As the number of features or dimensions grows, the amount of data we need to generalize accurately grows exponentially.

When the dimensionality increases (often with hundreds or thousands of dimensions), the volume of the space increases so fast that the available data become sparse. This sparsity is problematic for any method that requires statistical significance. It also prevents efficient clustering, as all data points become equidistant from one another.

In Machine Learning, an enormous amount of training data is required to ensure that there are several samples with each combination of values. A typical rule of thumb is that there should be at least 5 training examples for each dimension in the representation.

With a fixed number of training samples, the power of a classifier or regressor first increases as number of dimensions/features used is increased but then decreases. This is known as Hughes phenomenon or peaking phenomena.

A few methods exist to reduce the dimentionality of a dataset:

Principal Component Analysis
Linear Discriminant Analysis

A brief explanation of the difference between the two methods can be found here.

Principal Component Analysis (PCA)

Definition

Principal Components Analysis (PCA) creates a set of principal components that are:

rank-ordered by variance (the first component accounts for as much of the variability in the data as possible).
uncorrelated (to prevent multicollinearity issues).
low in number (we can throw away the lower ranked components as they contain little signal).

Each principal component is:

a linear combination of the individual features.
orthogonal to the previous principal components.

Limitations

There are a few main limitations to PCA:

We lose a lot of interpretability.
It is concerned only with the (co)variance within the predictor matrix $x$.
It assumes that the most important variables are the ones with the most variation.

Dimension reduction by PCA can be harmful to predictions if $y$ only depends on predictors in $X$ that have a low (co)variance with other predictors.

More details on limitations here.

If the predictive relationship between the predictors and response is not connected to the predictors’ variability, then the derived PCs will not provide a suitable relationship with the response.

Mathematical Details

The PCA is based on the covariance matrix of the data that has been transformed to be centered around the origin (by subtracting the mean of each variable). The eigenvalues and corresponding eigenvectors are calculated and normalized.

Zoom on these terms:

eigenvectors: new set of axes of the principal component space.
eigenvalues: quantity of variance that each eigenvector have.
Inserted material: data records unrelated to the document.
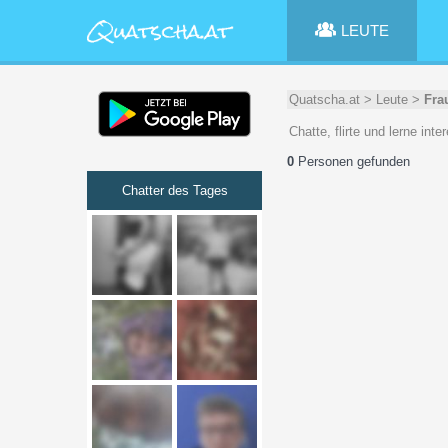
LEUTE
Quatscha.at
>
Leute
>
Fra
Chatte, flirte und lerne in
0
Personen gefunden
Chatter des Tages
Note: PCA is sensitive to the relative scale of your features. Using MinMaxScaler or StandardScaler from scikit-learn:

MinMaxScaler scales each observation to be a predefined range (typically 0 to 1).
StandardScaler calculates the standard score Z of each observation.
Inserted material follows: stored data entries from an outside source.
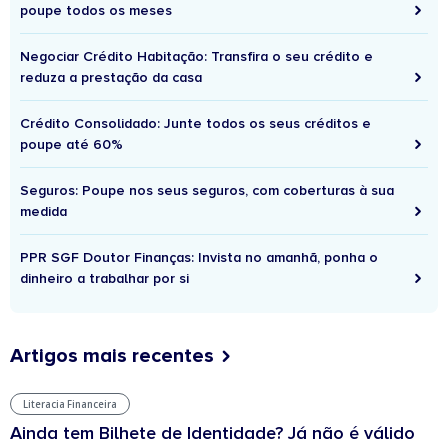
poupe todos os meses
Negociar Crédito Habitação: Transfira o seu crédito e
reduza a prestação da casa
Crédito Consolidado: Junte todos os seus créditos e
poupe até 60%
Seguros: Poupe nos seus seguros, com coberturas à sua
medida
PPR SGF Doutor Finanças: Invista no amanhã, ponha o
dinheiro a trabalhar por si
Artigos mais recentes
Literacia Financeira
Ainda tem Bilhete de Identidade? Já não é válido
Complete examples can be found here and here.

Linear discriminant analysis (LDA) for Classification

Definition

Linear discriminant analysis (LDA) finds a linear combination of features that separates two or more classes of objects or events.

It differs from ANOVA:

LDA uses continuous features and a categorical outcome.
ANOVA uses categorical features and a continuous outcome.

Limitations

LDA assumptions are the same as for linear regression:

Normality.
Homogeneity of variance (homoscedasticity vs heteroscedasticity).
Independent observations.

It is very similar to logistic regression, but its more stringent sets of hypothesis means it is rarely used today.

Mathematical Details

Discriminant analysis works by creating one or more linear combinations of predictors, creating a new latent variable for each discriminant function. LDA explicitly attempts to model the difference between the classes of data: it uses information of classes to find new features in order to maximize its separability.

Two criteria are used by LDA to create a new axis:

Maximize the distance between means of the two classes.
Minimize the variation within each class.

Generalization

Quadratic Discriminant Analysis (QDA): Each class uses its own estimate of variance (or covariance when there are multiple input variables).
Flexible Discriminant Analysis (FDA): Where non-linear combinations of inputs is used such as splines.
Regularized Discriminant Analysis (RDA): Introduces regularization into the estimate of the variance (actually covariance), moderating the influence of different variables on LDA.

Applications

Face Recognition: In the field of Computer Vision, face recognition is a very popular application in which each face is represented by a very large number of pixel values. Linear discriminant analysis (LDA) is used here to reduce the number of features to a more manageable number before the process of classification. Each of the new dimensions generated is a linear combination of pixel values, which form a template. The linear combinations obtained using Fisher’s linear discriminant are called Fisher faces.
Medical: In this field, Linear discriminant analysis (LDA) is used to classify the patient disease state as mild, moderate or severe based upon the patient various parameters and the medical treatment he is going through. This helps the doctors to intensify or reduce the pace of their treatment.
Customer Identification: Suppose we want to identify the type of customers which are most likely to buy a particular product in a shopping mall. By doing a simple question and answers survey, we can gather all the features of the customers. Here, Linear discriminant analysis will help us to identify and select the features which can describe the characteristics of the group of customers that are most likely to buy that particular product in the shopping mall.